*** Opening of Given data ***
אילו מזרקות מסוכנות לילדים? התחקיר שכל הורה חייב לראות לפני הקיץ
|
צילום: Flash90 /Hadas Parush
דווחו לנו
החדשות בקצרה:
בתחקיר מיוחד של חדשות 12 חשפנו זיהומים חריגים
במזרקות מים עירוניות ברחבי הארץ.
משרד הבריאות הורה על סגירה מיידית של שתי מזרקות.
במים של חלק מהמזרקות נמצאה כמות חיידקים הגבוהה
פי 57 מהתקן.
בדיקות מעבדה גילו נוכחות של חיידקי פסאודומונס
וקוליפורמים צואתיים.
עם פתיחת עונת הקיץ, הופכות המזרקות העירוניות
*** Close of Given data ***
*** Opening of Given data ***
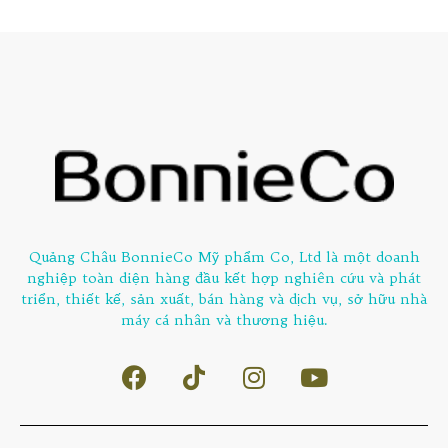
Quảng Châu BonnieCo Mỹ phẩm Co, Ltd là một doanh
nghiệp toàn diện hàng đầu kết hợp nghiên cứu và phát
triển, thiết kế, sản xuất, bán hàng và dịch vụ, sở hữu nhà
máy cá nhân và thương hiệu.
*** Close of Given data ***
*** Opening of Given data ***
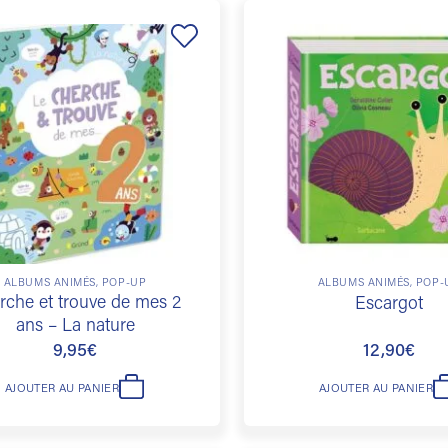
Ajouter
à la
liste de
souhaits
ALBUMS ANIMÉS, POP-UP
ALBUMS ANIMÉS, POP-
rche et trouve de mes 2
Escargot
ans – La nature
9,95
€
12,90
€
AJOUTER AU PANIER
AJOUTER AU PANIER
*** Close of Given data ***
== Your objective ==
The response should be the listing above, limited to the lines between the one holding "במזרקות מים עירוניות ברחבי הארץ." and the one holding "עם פתיחת עונת הקיץ, הופכות המזרקות העירוניות", inclusive, reproduced exactly.

== Answer to this exercise ==
במזרקות מים עירוניות ברחבי הארץ.
משרד הבריאות הורה על סגירה מיידית של שתי מזרקות.
במים של חלק מהמזרקות נמצאה כמות חיידקים הגבוהה
פי 57 מהתקן.
בדיקות מעבדה גילו נוכחות של חיידקי פסאודומונס
וקוליפורמים צואתיים.
עם פתיחת עונת הקיץ, הופכות המזרקות העירוניות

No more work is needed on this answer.